§ **TASK TO CARRY OUT**
Instruction for the entries that follow: retype exactly the lines from the line with "Single-player (85, 853)" to the line with "Terms (528, 1737)", both included, and omit all others.

§ **DATASET RECORDS**
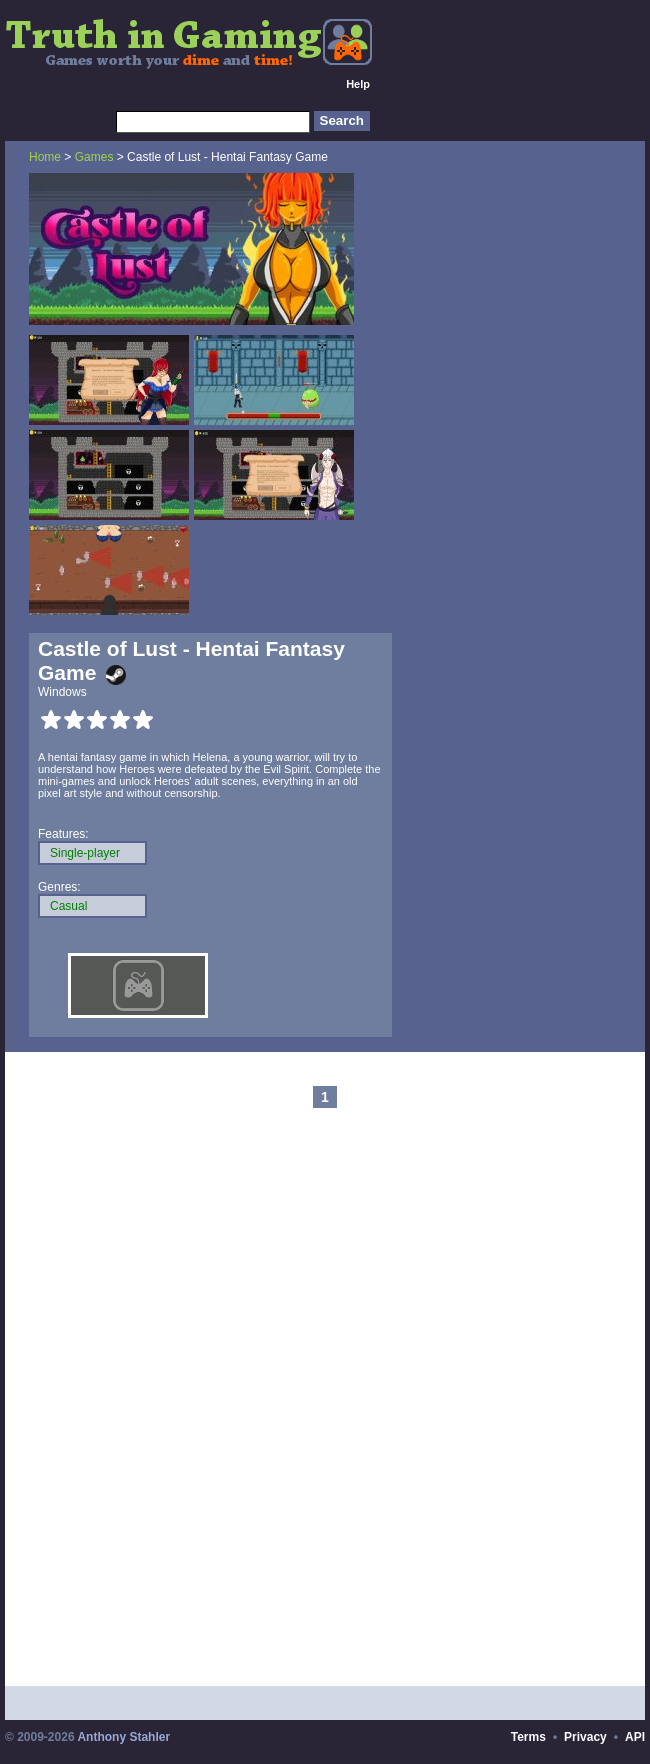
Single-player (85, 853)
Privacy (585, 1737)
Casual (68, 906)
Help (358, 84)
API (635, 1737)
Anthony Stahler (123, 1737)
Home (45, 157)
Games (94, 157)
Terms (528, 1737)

--

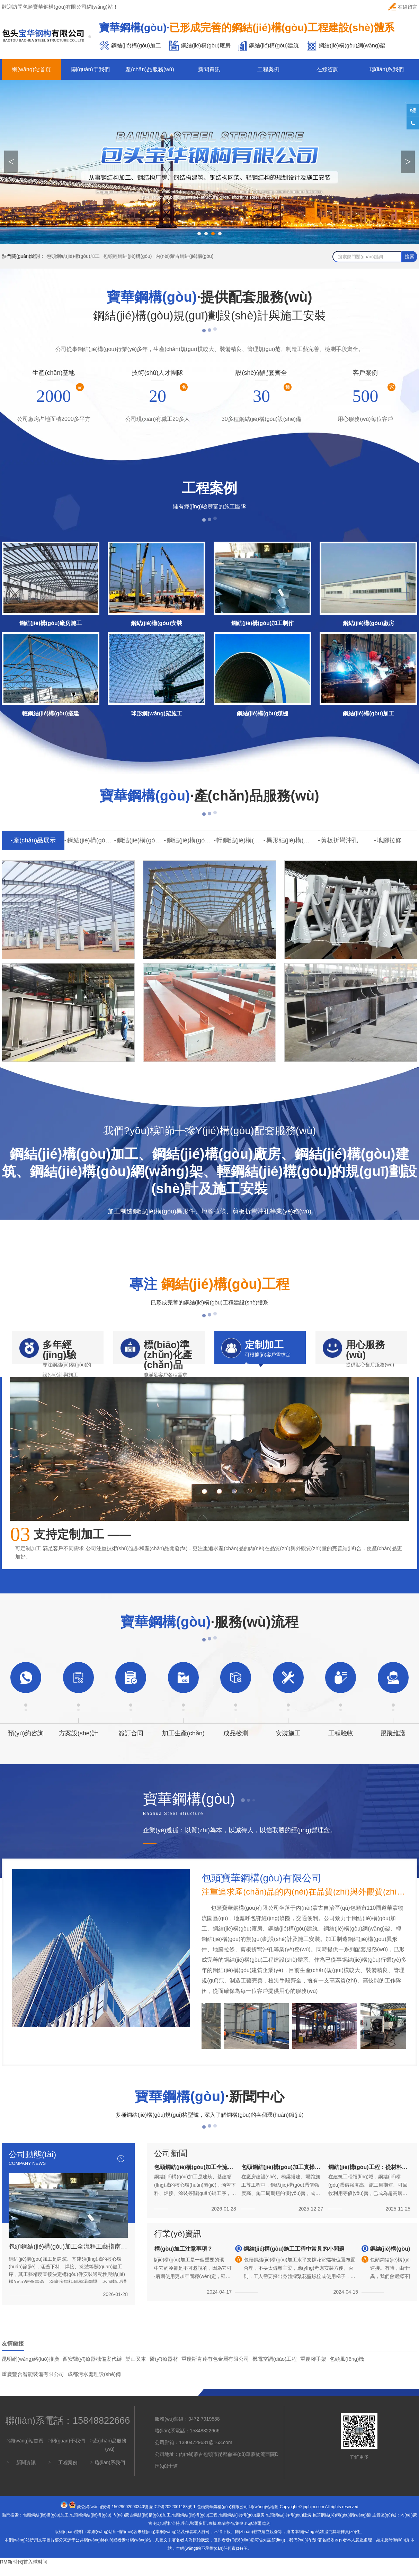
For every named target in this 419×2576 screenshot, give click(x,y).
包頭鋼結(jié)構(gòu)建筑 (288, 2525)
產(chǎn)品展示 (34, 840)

§ **TASK RESPONSE**
Single-player (85, 853)
Privacy (585, 1737)
Casual (68, 906)
Help (358, 84)
API (635, 1737)
Anthony Stahler (123, 1737)
Home (45, 157)
Games (94, 157)
Terms (528, 1737)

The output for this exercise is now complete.